Items listed in a dataset:
##############################
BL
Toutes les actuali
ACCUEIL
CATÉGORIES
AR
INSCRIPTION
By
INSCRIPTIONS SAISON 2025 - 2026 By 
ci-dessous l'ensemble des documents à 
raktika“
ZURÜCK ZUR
##############################
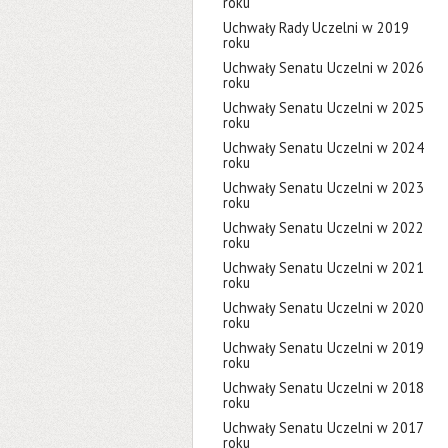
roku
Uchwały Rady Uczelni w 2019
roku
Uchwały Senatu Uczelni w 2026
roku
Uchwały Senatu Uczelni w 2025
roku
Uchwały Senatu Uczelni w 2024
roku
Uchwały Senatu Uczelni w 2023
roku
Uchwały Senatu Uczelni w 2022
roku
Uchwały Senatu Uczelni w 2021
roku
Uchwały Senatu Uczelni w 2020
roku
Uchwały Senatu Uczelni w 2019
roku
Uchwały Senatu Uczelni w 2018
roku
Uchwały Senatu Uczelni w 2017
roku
##############################
Your instructions: Determine the number of lines in these entries that contain the word "Uczelni", and write only that number.

Answer below: 11